Pepe's break into the art world began with inclusion into a 1996 group exhibition of Boston area artists at Rose Art Museum and in "Gothic: Transmutations of Horror in Late 20th Century Art" at the Institute of Contemporary Art, Boston in 1997. Her more recent work can be exemplified by her installation "Mind the Gap," 2005, at the University of Massachusetts Amherst. "Mind the Gap" was a site-specific sculptural work responding to the architecture of the gallery where shoelaces and nautical toe-line were intertwined and webbed throughout the space. This work instigated a dialogue between domestic and industrial materials and responded to a 1982 installation "Boa" by Judy Pfaff in the same place. Her 2007 piece, Mr. Slit, plays with binary notions of gender in its depiction of a giant vagina made from crocheted shoelaces, rubber, and hardware scraps. In 2014, her piece Put Me Down Gently was included in the show Fiber: Sculpture 1960-Present at the Institute of Contemporary Art, Boston.

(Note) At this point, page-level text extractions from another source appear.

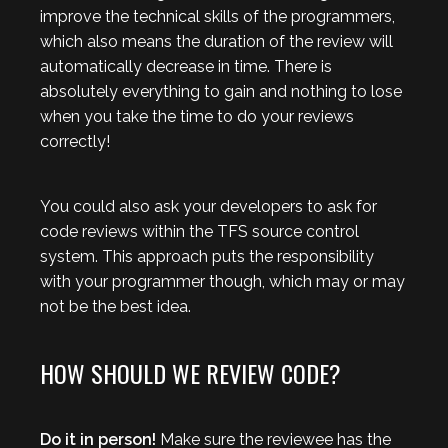
improve the technical skills of the programmers,
which also means the duration of the review will
automatically decrease in time. There is
absolutely everything to gain and nothing to lose
when you take the time to do your reviews
correctly!
You could also ask your developers to ask for
code reviews within the TFS source control
system. This approach puts the responsibility
with your programmer though, which may or may
not be the best idea.
HOW SHOULD WE REVIEW CODE?
Do it in person!
Make sure the reviewee has the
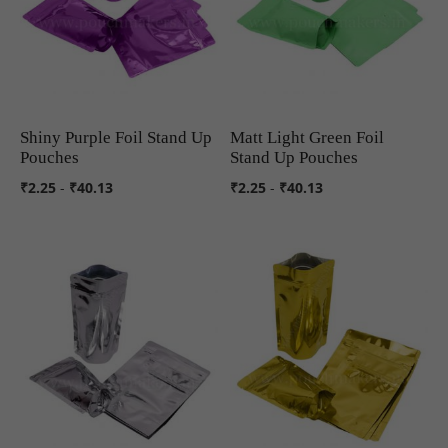
Shiny Purple Foil Stand Up
Matt Light Green Foil
COMPARE
COMPARE
Pouches
Stand Up Pouches
₹2.25
-
₹40.13
₹2.25
-
₹40.13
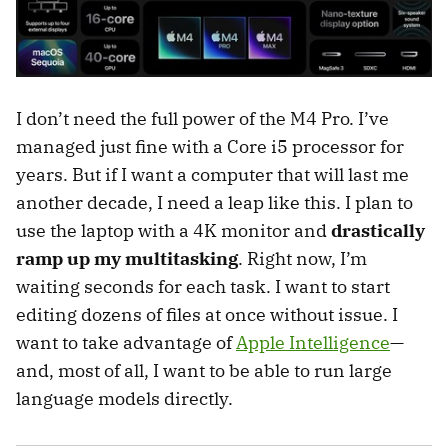
I don’t need the full power of the M4 Pro. I’ve
managed just fine with a Core i5 processor for
years. But if I want a computer that will last me
another decade, I need a leap like this. I plan to
use the laptop with a 4K monitor and
drastically
ramp up my multitasking
. Right now, I’m
waiting seconds for each task. I want to start
editing dozens of files at once without issue. I
want to take advantage of
Apple Intelligence
—
and, most of all, I want to be able to run large
language models directly.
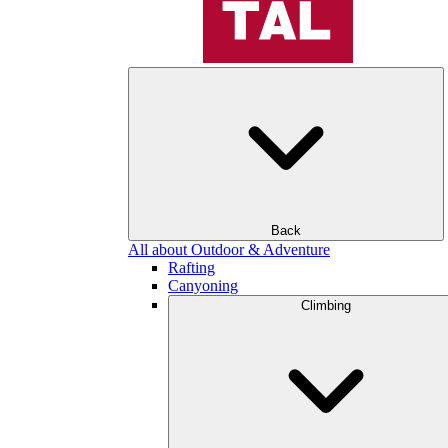
Back
All about Outdoor & Adventure
Rafting
Canyoning
Climbing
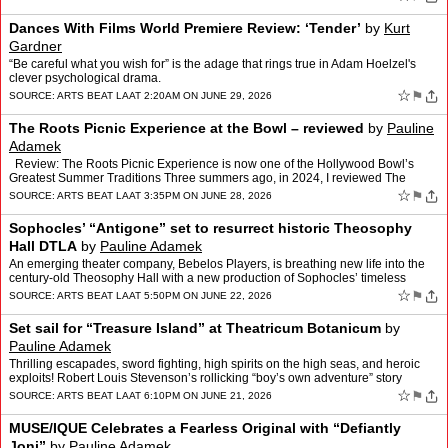
Dances With Films World Premiere Review: ‘Tender’
by
Kurt
Gardner
“Be careful what you wish for” is the adage that rings true in Adam Hoelzel's
clever psychological drama.
☆
⚑
SOURCE:
ARTS BEAT LA
AT 2:20AM ON JUNE 29, 2026
The Roots Picnic Experience at the Bowl – reviewed
by
Pauline
Adamek
Review: The Roots Picnic Experience is now one of the Hollywood Bowl’s
Greatest Summer Traditions Three summers ago, in 2024, I reviewed The
Roots Picnic—an all-star celebration of hi…
☆
⚑
SOURCE:
ARTS BEAT LA
AT 3:35PM ON JUNE 28, 2026
Sophocles’ “Antigone” set to resurrect historic Theosophy
Hall DTLA
by
Pauline Adamek
An emerging theater company, Bebelos Players, is breathing new life into the
century-old Theosophy Hall with a new production of Sophocles’ timeless
tragedy Antigone. The recently formed…
☆
⚑
SOURCE:
ARTS BEAT LA
AT 5:50PM ON JUNE 22, 2026
Set sail for “Treasure Island” at Theatricum Botanicum
by
Pauline Adamek
Thrilling escapades, sword fighting, high spirits on the high seas, and heroic
exploits! Robert Louis Stevenson’s rollicking “boy’s own adventure” story
Treasure Island comes to the …
☆
⚑
SOURCE:
ARTS BEAT LA
AT 6:10PM ON JUNE 21, 2026
MUSE/IQUE Celebrates a Fearless Original with “Defiantly
Joni”
by
Pauline Adamek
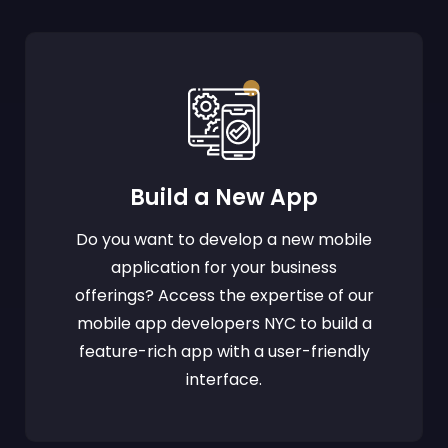
Build a New App
Do you want to develop a new mobile
application for your business
offerings? Access the expertise of our
mobile app developers NYC to build a
feature-rich app with a user-friendly
interface.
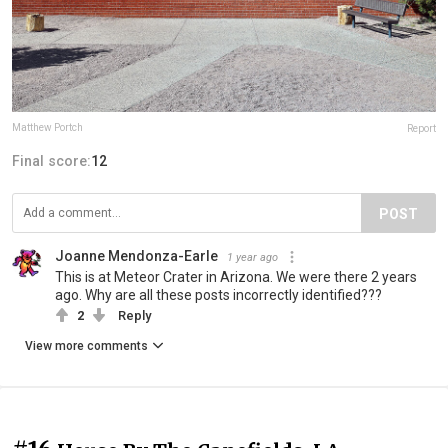
Matthew Portch
Report
Final score:
12
POST
Joanne Mendonza-Earle
1 year ago
This is at Meteor Crater in Arizona. We were there 2 years
ago. Why are all these posts incorrectly identified???
2
Reply
View more comments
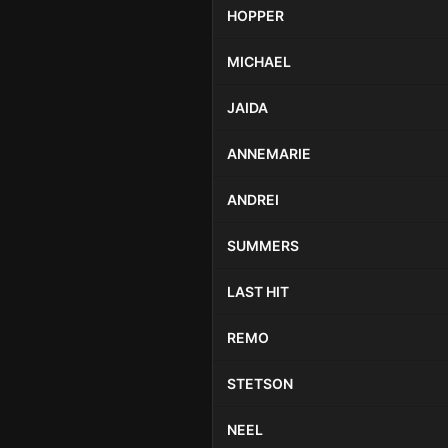
HOPPER
MICHAEL
JAIDA
ANNEMARIE
ANDREI
SUMMERS
LAST HIT
REMO
STETSON
NEEL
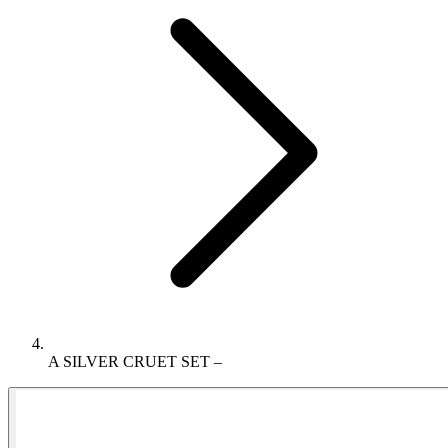
A SILVER CRUET SET –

She has won awards including the School of the Museum of Fine Arts Traveling Scholarship, 1998, and the Louis Comfort Tiffany Foundation award, 2001. She has taught art in many school throughout Massachusetts, New York, and Virginia since 1985. She currently holds an administrative position at Pratt Institute in Brooklyn as the acting assistant dean of the school of fine arts. Her works are held in public collections including the Fogg Art Museum of Harvard University and Goldman Sachs.

Pepe is one of 120 artists to be featured in the Metropolitan Museum's 2016 series "The Artist Project," a series of video essays in six seasons about works or installations at the Met museum.

In 2023, Pepe created her first outdoor exhibition, "My Neighbor’s Garden," which opened on June 26 in Madison Square Park in New York.

In 2024 Pepe was awarded the Rome Prize in Visual Art at the American Academy in Rome.